The pathway to nursing jobs for foreigners in the USA through visa sponsorship is undeniably fraught with complexities, yet it offers a beacon of hope for healthcare professionals seeking opportunities in a land facing a critical nursing shortage. This article has navigated through the essential aspects of this journey, from understanding visa sponsorship intricacies and meeting eligibility requirements to embarking on the application process and overcoming potential challenges. It underlines the significance of international nurses in the American healthcare system, showcasing their potential to alleviate the pressing workforce deficit while opening avenues for career growth and personal fulfilment in the process.

As we look towards the future, the Nurse Hiring Initiative of 2024-2025 stands as a promising endeavour to bridge the gap in the nursing workforce by welcoming talent from across the globe. This initiative not only aims to fortify the healthcare sector but also signifies the invaluable contributions of foreign nurses to the fabric of American healthcare. For aspiring nurses around the world, this represents an unparalleled opportunity to advance their careers amidst the challenges, backed by a supportive network and comprehensive benefits. Encouraging further exploration, research, and action, this movement holds the potential to transform both the lives of foreign nurses and the quality of healthcare in the USA.


Q: What is the process for obtaining a visa-sponsored job in the USA?
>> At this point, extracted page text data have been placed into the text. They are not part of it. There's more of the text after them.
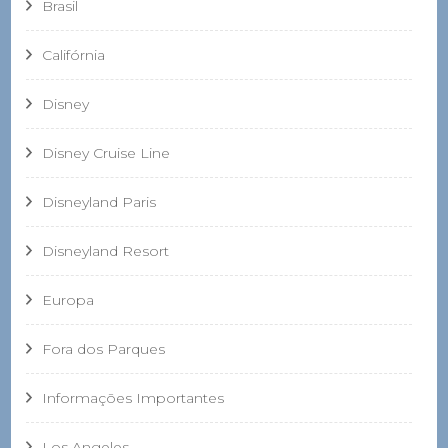
Brasil
Califórnia
Disney
Disney Cruise Line
Disneyland Paris
Disneyland Resort
Europa
Fora dos Parques
Informações Importantes
Los Angeles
A: To secure a visa-sponsored job in the USA, you must first receive a job offer from a US employer. The employer will send you a contract to sign, which becomes part of the visa sponsorship documentation. For certain nonimmigrant visas, the Department of Labor may also require a Labor Certification.

Q: Is it possible for foreign nurses to be employed in the USA?

A: Yes, foreign nurses can work in the USA if they are Registered Nurses in their home country. They should contact the Commission on Graduates of Foreign Nursing Schools (CGFNS) to determine their eligibility. Once eligible, they can apply to the Board of Nursing in the state they wish to work in and take the NCLEX-RN exam.

Q: What are the steps to sponsor a foreign nurse to work in the USA?

A: To sponsor a foreign nurse, a U.S. employer, such as a hospital or medical clinic, must file an I-129 petition with the United States Citizenship and Immigration Services (USCIS). USCIS will then decide whether to approve the H-1B status for the nurse.

Q: Do hospitals in the USA sponsor H-1B visas for nurses?

A: Yes, hospitals in the USA commonly act as sponsors for foreign nurses under the H-1B visa program. A foreign nurse will need a sponsor to meet the H-1B visa requirements, and hospitals are typically willing to fulfil this role.